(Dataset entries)
════════════════════

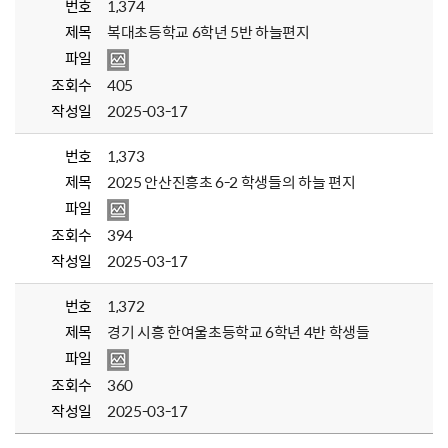
번호
1,374
제목
복대초등학교 6학년 5반 하늘편지
파일
조회수
405
작성일
2025-03-17
번호
1,373
제목
2025 안산진흥초 6-2 학생들의 하늘 편지
파일
조회수
394
작성일
2025-03-17
번호
1,372
제목
경기 시흥 한여울초등학교 6학년 4반 학생들
파일
조회수
360
작성일
2025-03-17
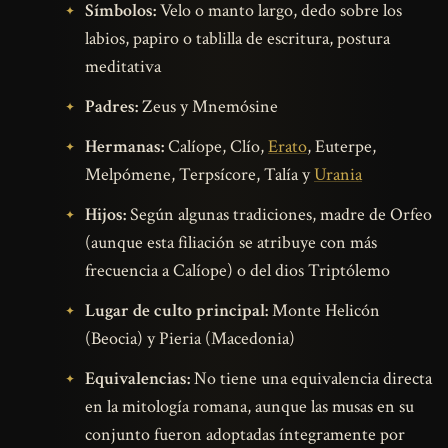
Símbolos:
Velo o manto largo, dedo sobre los
labios, papiro o tablilla de escritura, postura
meditativa
Padres:
Zeus y Mnemósine
Hermanas:
Calíope, Clío,
Erato
, Euterpe,
Melpómene, Terpsícore, Talía y
Urania
Hijos:
Según algunas tradiciones, madre de Orfeo
(aunque esta filiación se atribuye con más
frecuencia a Calíope) o del dios Triptólemo
Lugar de culto principal:
Monte Helicón
(Beocia) y Pieria (Macedonia)
Equivalencias:
No tiene una equivalencia directa
en la mitología romana, aunque las musas en su
conjunto fueron adoptadas íntegramente por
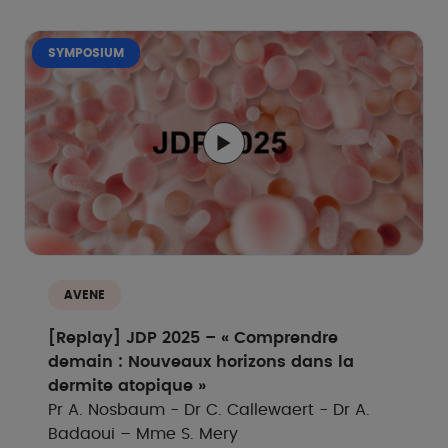
SYMPOSIUM
AVENE
[Replay] JDP 2025 – « Comprendre
demain : Nouveaux horizons dans la
dermite atopique »
Pr A. Nosbaum - Dr C. Callewaert - Dr A.
Badaoui – Mme S. Mery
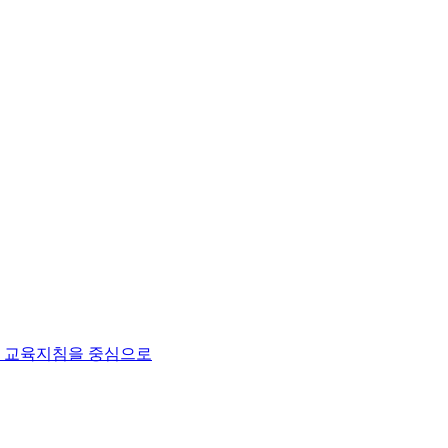
한 교육지침을 중심으로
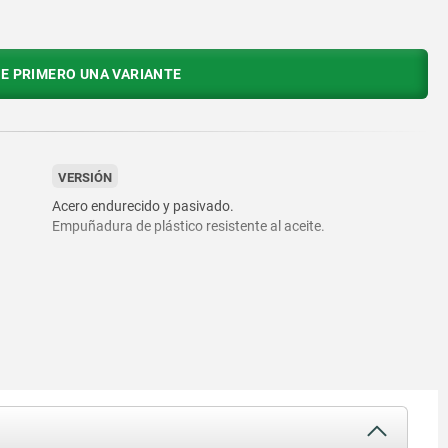
E PRIMERO UNA VARIANTE
VERSIÓN
Acero endurecido y pasivado.
Empuñadura de plástico resistente al aceite.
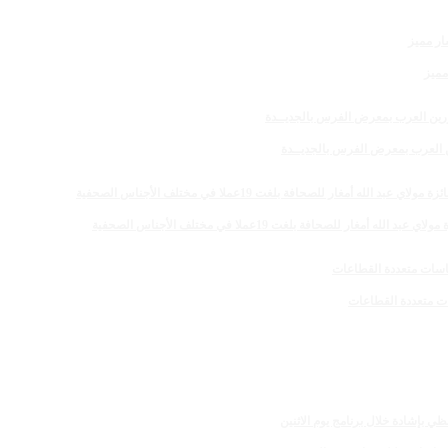
مميز
رين العرب بمعرض الفرس بالجديــدة
 للصحافة بلغت 19عملا في مختلف الأجناس الصحفية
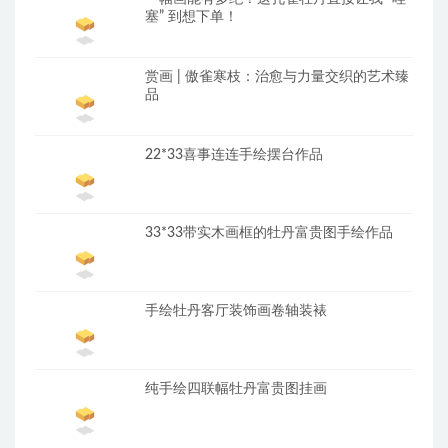
塞” 到想下单！
赏画 | 傲雀寒枝：治愈与力量交织的艺术臻
品
22*33喜事连连手绘摆台作品
33*33带实木画框的牡丹富贵图手绘作品
手绘牡丹客厅装饰画卷轴装裱
纯手绘四联幅牡丹富贵图挂画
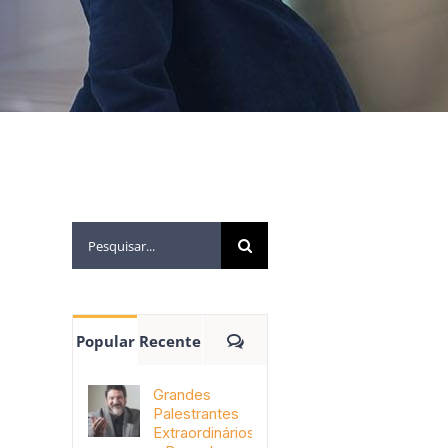
Popular
Recente
Grandes
Palestrantes
Extraordinários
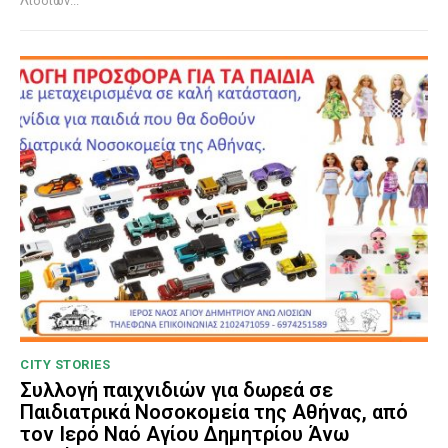
Λιοσίων...
CITY STORIES
Συλλογή παιχνιδιών για δωρεά σε
Παιδιατρικά Νοσοκομεία της Αθήνας, από
τον Ιερό Ναό Αγίου Δημητρίου Άνω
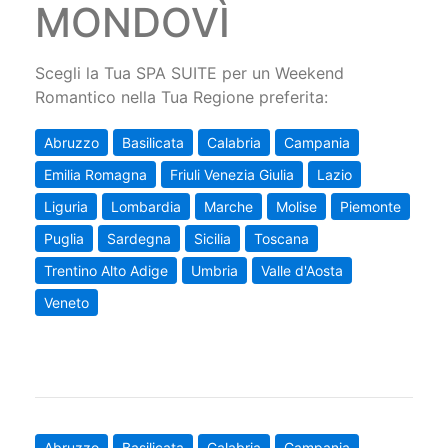
MONDOVÌ
Scegli la Tua SPA SUITE per un Weekend
Romantico nella Tua Regione preferita:
Abruzzo
Basilicata
Calabria
Campania
Emilia Romagna
Friuli Venezia Giulia
Lazio
Liguria
Lombardia
Marche
Molise
Piemonte
Puglia
Sardegna
Sicilia
Toscana
Trentino Alto Adige
Umbria
Valle d'Aosta
Veneto
Abruzzo
Basilicata
Calabria
Campania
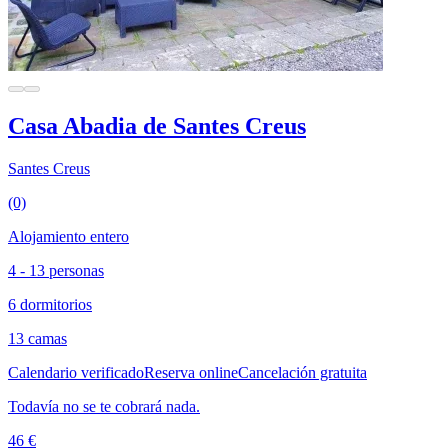
Casa Abadia de Santes Creus
Santes Creus
(0)
Alojamiento entero
4 - 13 personas
6 dormitorios
13 camas
Calendario verificado
Reserva online
Cancelación gratuita
Todavía no se te cobrará nada.
46 €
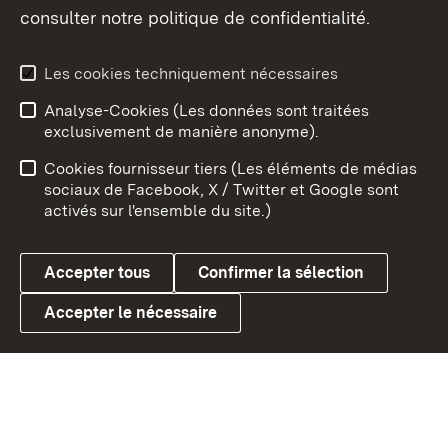
consulter notre politique de confidentialité.
Aperçu des thèmes
Les cookies techniquement nécessaires
Analyse-Cookies (Les données sont traitées
Débu
exclusivement de manière anonyme).
Mentions légales
Contact
Cookies fournisseur tiers (Les éléments de médias
Conseils d'utilisation
Confidentialité
sociaux de Facebook, X / Twitter et Google sont
activés sur l'ensemble du site.)
Cookies
Accepter tous
Confirmer la sélection
Accepter le nécessaire
Link zum Landesportal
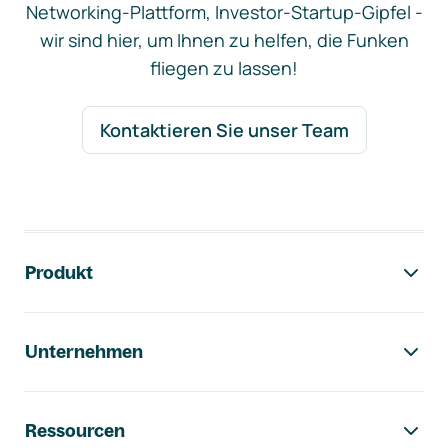
Networking-Plattform, Investor-Startup-Gipfel -
wir sind hier, um Ihnen zu helfen, die Funken
fliegen zu lassen!
Kontaktieren Sie unser Team
Footer-Navigation
Produkt
Unternehmen
Ressourcen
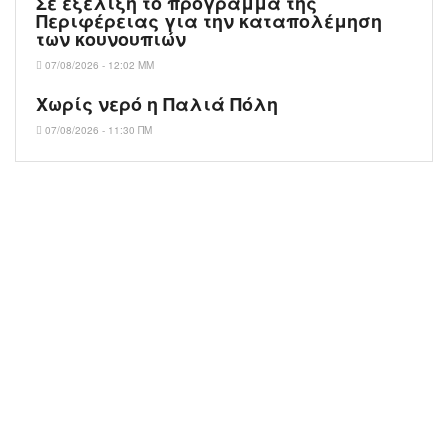
Σε εξέλιξη το πρόγραμμα της
Περιφέρειας για την καταπολέμηση
των κουνουπιών
07/08/2026 - 12:02 ΜΜ
Χωρίς νερό η Παλιά Πόλη
07/08/2026 - 11:30 ΠΜ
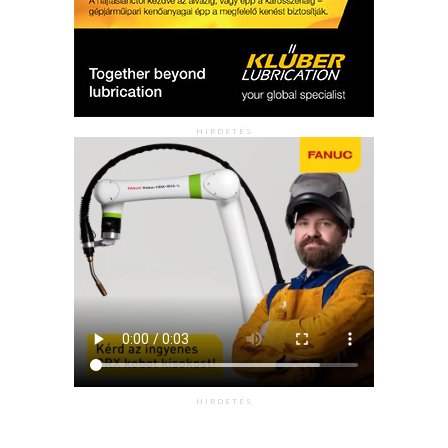
HIRDETÉS
HIRDETÉS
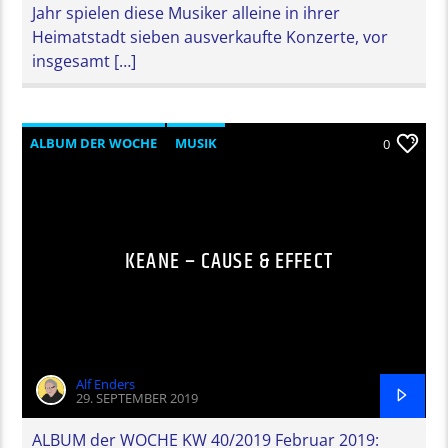
Jahr spielen diese Musiker alleine in ihrer
Heimatstadt sieben ausverkaufte Konzerte, vor
insgesamt […]
ALBUM DER WOCHE
MUSIK
0
KEANE – CAUSE & EFFECT
Alf Enders
29. SEPTEMBER 2019
ALBUM der WOCHE KW 40/2019 Februar 2019:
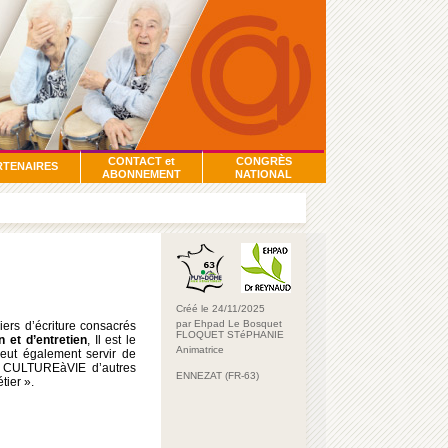
CONTACT et
CONGRÈS
RTENAIRES
ABONNEMENT
NATIONAL
Créé le 24/11/2025
par Ehpad Le Bosquet
liers d’écriture consacrés
FLOQUET STéPHANIE
n et d’entretien
, Il est le
Animatrice
peut également servir de
te CULTUREàVIE d’autres
ENNEZAT (FR-63)
tier ».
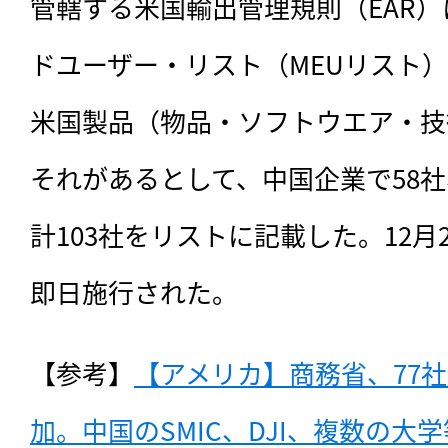
管轄する米国輸出管理規則（EAR
ドユーザー・リスト（MEUリスト
米国製品（物品・ソフトウエア・技
それがあるとして、中国企業で58社
計103社をリストに記載した。12月
即日施行された。
【参考】
【アメリカ】商務省、77
加。中国のSMIC、DJI、複数の大学等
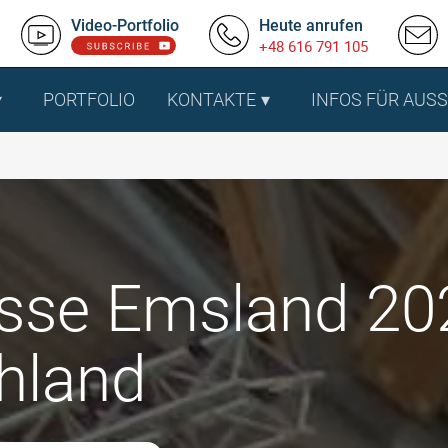
Video-Portfolio
Heute anrufen
+48 616 791 105
PORTFOLIO
KONTAKTE
INFOS FÜR AUS
se Emsland 2026
hland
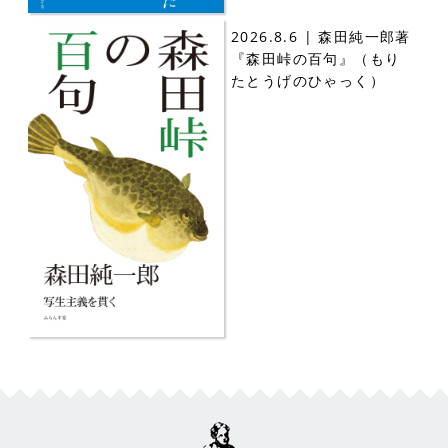
2026.8.6 | 森田純一郎著
『森田峠の百句』（もり
たとうげのひゃっく）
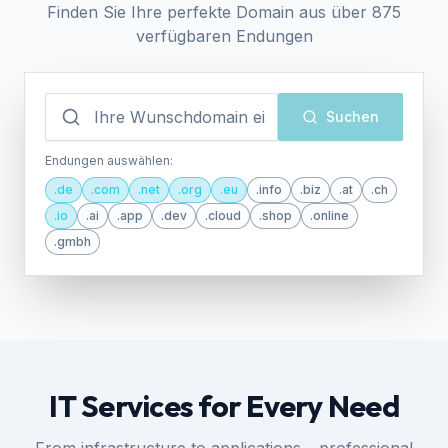
Finden Sie Ihre perfekte Domain aus über 875
verfügbaren Endungen
Suchen
Endungen auswählen:
.
de
.
com
.
net
.
org
.
eu
.
info
.
biz
.
at
.
ch
.
io
.
ai
.
app
.
dev
.
cloud
.
shop
.
online
.
gmbh
>
>
>
>
IT Services for Every Need
t
r
web.host
secure.link
dns.query
cloud.network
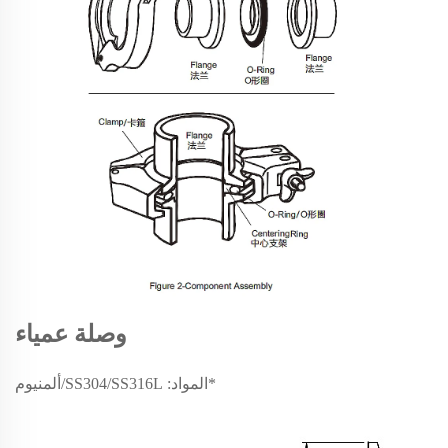
وصلة عمياء
*المواد: SS304/SS316L/ألمنيوم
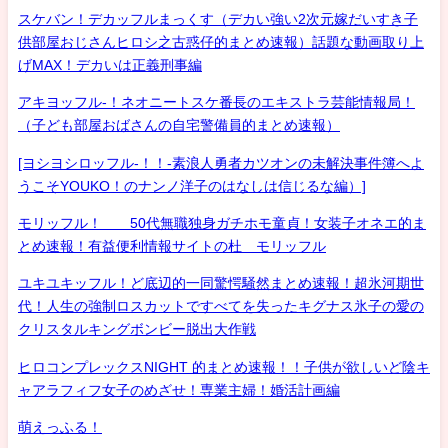
スケバン！デカッフルまっくす（デカい強い2次元嫁だいすき子
供部屋おじさんヒロシ之古惑仔的まとめ速報）話題な動画取り上
げMAX！デカいは正義刑事編
アキヨッフル-！ネオニートスケ番長のエキストラ芸能情報局！
（子ども部屋おばさんの自宅警備員的まとめ速報）
[ヨシヨシロッフル-！！-素浪人勇者カツオンの未解決事件簿へよ
うこそYOUKO！のナンノ洋子のはなしは信じるな編）]
モリッフル！ 50代無職独身ガチホモ童貞！女装子オネエ的ま
とめ速報！有益便利情報サイトの杜 モリッフル
ユキユキッフル！ど底辺的一同驚愕騒然まとめ速報！超氷河期世
代！人生の強制ロスカットですべてを失ったキグナス氷子の愛の
クリスタルキングボンビー脱出大作戦
ヒロコンプレックスNIGHT 的まとめ速報！！子供が欲しいど陰キ
ャアラフィフ女子のめざせ！専業主婦！婚活計画編
萌えっふる！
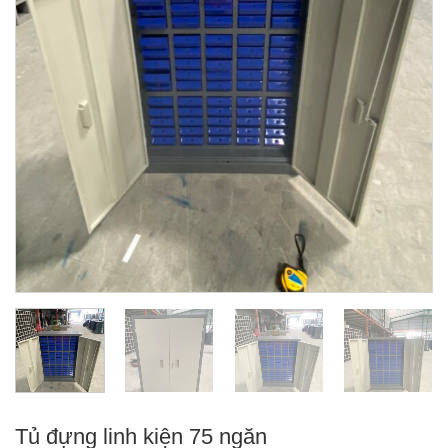
Tủ đựng linh kiện 75 ngăn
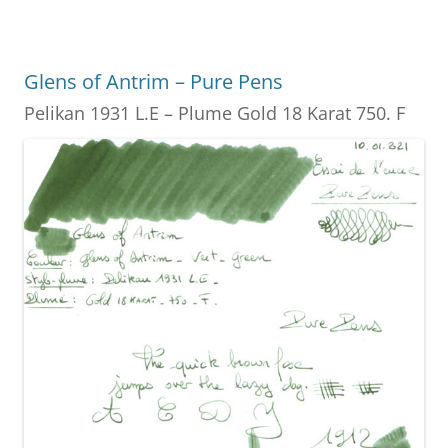
e
e
er
e
l
g
b
st
n
er
o
g
Glens of Antrim – Pure Pens
o
er
Pelikan 1931 L.E – Plume Gold 18 Karat 750. F
k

════════════════════

→ EXERCISE PROMPT: Check each line above for the word "aunque" and copy every line that has it.

→ OUTPUT OF THE TASK:
(aunque esta filiación se atribuye con más
en la mitología romana, aunque las musas en su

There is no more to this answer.